Regulatory Tightening Follows Exchange Enforcement Actions

The proposed amendments emerge after the FIU imposed sanctions on South Korea’s largest exchanges for alleged anti-money laundering violations. Coinone received a 5.2 billion won fine, while Upbit and Coinone each faced three-month partial business suspensions and Bithumb a six-month suspension for failures in customer due diligence and transactions with unregistered foreign virtual asset service providers. Despite these penalties, Upbit won a first-instance court ruling on April 9 canceling its business suspension, and Bithumb received court relief suspending enforcement. The FIU appealed Upbit’s decision on April 30.

Compliance Scale Deemed Operationally Impossible

DAXA, representing 27 registered virtual asset service providers including Upbit, Bithumb, Coinone, Korbit, and Gopax, argues the rule imposes obligations “not clearly set out in the underlying law” and creates operational chaos. The proposed threshold of 10 million won would trigger mandatory reporting on routine cross-border transactions, flooding the FIU with reports and eliminating meaningful risk-based screening.
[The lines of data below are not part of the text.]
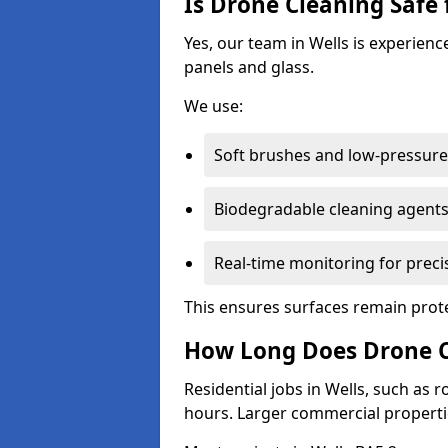
Is Drone Cleaning Safe 
Yes, our team in Wells is experienc
panels and glass.
We use:
Soft brushes and low-pressure 
Biodegradable cleaning agent
Real-time monitoring for preci
This ensures surfaces remain prot
How Long Does Drone Cl
Residential jobs in Wells, such as r
hours. Larger commercial propertie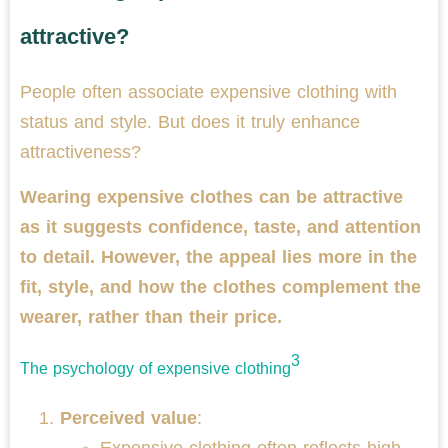
attractive?
People often associate expensive clothing with
status and style. But does it truly enhance
attractiveness?
Wearing expensive clothes can be attractive
as it suggests confidence, taste, and attention
to detail. However, the appeal lies more in the
fit, style, and how the clothes complement the
wearer, rather than their price.
3
The psychology of expensive clothing
Perceived value
:
Expensive clothing often reflects high-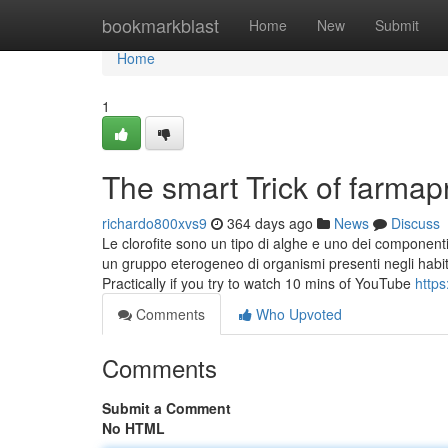
Home
bookmarkblast
Home
New
Submit
Home
1
The smart Trick of farma
richardo800xvs9
364 days ago
News
Discuss
Le clorofite sono un tipo di alghe e uno dei componenti 
un gruppo eterogeneo di organismi presenti negli habita
Practically if you try to watch 10 mins of YouTube
https
Comments
Who Upvoted
Comments
Submit a Comment
No HTML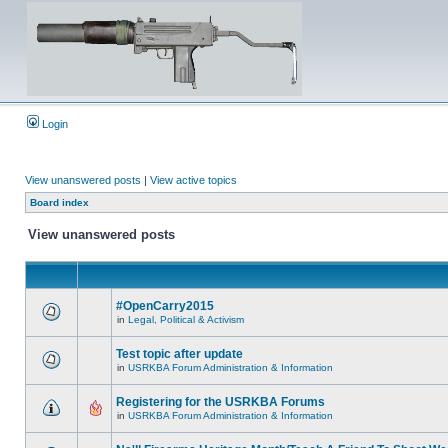
Login
View unanswered posts
|
View active topics
Board index
View unanswered posts
#OpenCarry2015
in
Legal, Political & Activism
Test topic after update
in
USRKBA Forum Administration & Information
Registering for the USRKBA Forums
in
USRKBA Forum Administration & Information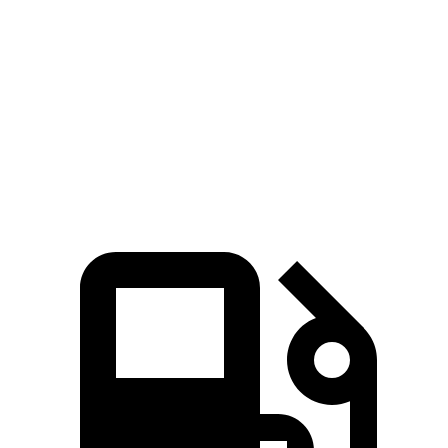
45 to 65 MPH
5.2 sec
n/a
5.9 sec
Passing
17.3
Quarter Mile
16.9 sec
15.1 sec
sec
84
Speed in 1/4 Mile
85 MPH
91.2 MPH
MPH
The industry body contends the scale exceeds what compliance infrastructure can handle while maintaining service continuity.
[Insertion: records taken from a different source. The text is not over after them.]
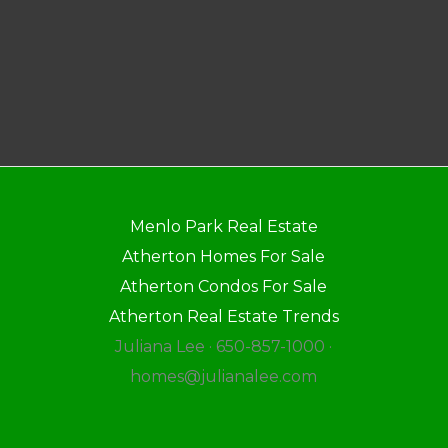
Menlo Park Real Estate
Atherton Homes For Sale
Atherton Condos For Sale
Atherton Real Estate Trends
Juliana Lee · 650-857-1000 ·
homes@julianalee.com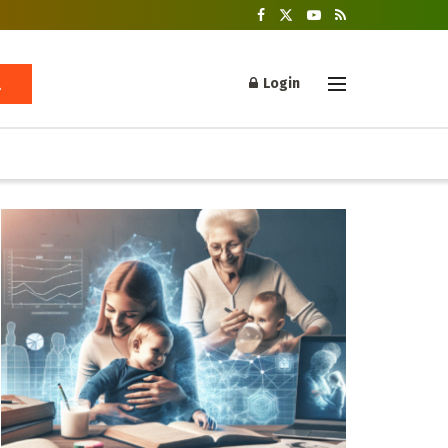
Login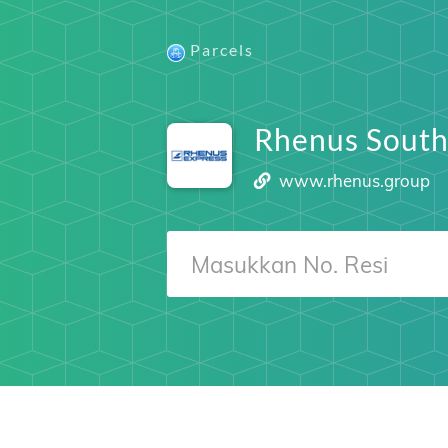
Parcels
Rhenus South
www.rhenus.group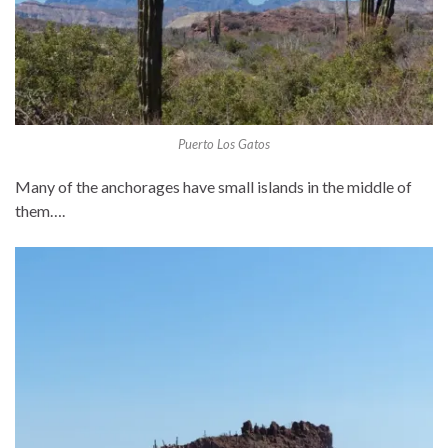
Puerto Los Gatos
Many of the anchorages have small islands in the middle of
them….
Broader AML Enforcement Strategy Under Scrutiny

The proposal reflects South Korea’s intensifying focus on virtual asset regulation following years of compliance gaps. However, the blunt-instrument approach of mandatory reporting on all overseas transfers contradicts international AML standards, which emphasize risk-based detection. The rule’s effectiveness depends on the FIU’s capacity to process and investigate millions of additional reports. July is set for finalization, with the public notice period closing May 11.